> [TASK]:
Wherever pictures occur in the entries below, leave them out and retype the rest exactly.
DATA EXTRACTS Start Marker
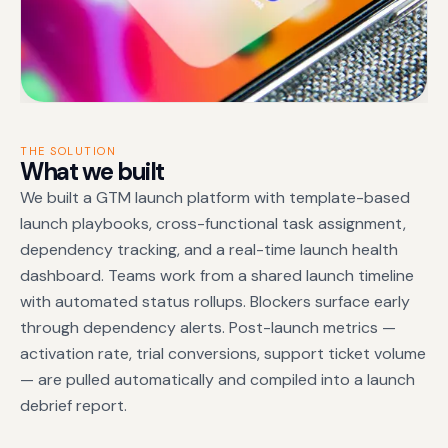
THE SOLUTION
What we built
We built a GTM launch platform with template-based
launch playbooks, cross-functional task assignment,
dependency tracking, and a real-time launch health
dashboard. Teams work from a shared launch timeline
with automated status rollups. Blockers surface early
through dependency alerts. Post-launch metrics —
activation rate, trial conversions, support ticket volume
— are pulled automatically and compiled into a launch
debrief report.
DATA EXTRACTS End Marker
> [RESPONSE AREA]:
THE SOLUTION
What we built
We built a GTM launch platform with template-based
launch playbooks, cross-functional task assignment,
dependency tracking, and a real-time launch health
dashboard. Teams work from a shared launch timeline
with automated status rollups. Blockers surface early
through dependency alerts. Post-launch metrics —
activation rate, trial conversions, support ticket volume
— are pulled automatically and compiled into a launch
debrief report.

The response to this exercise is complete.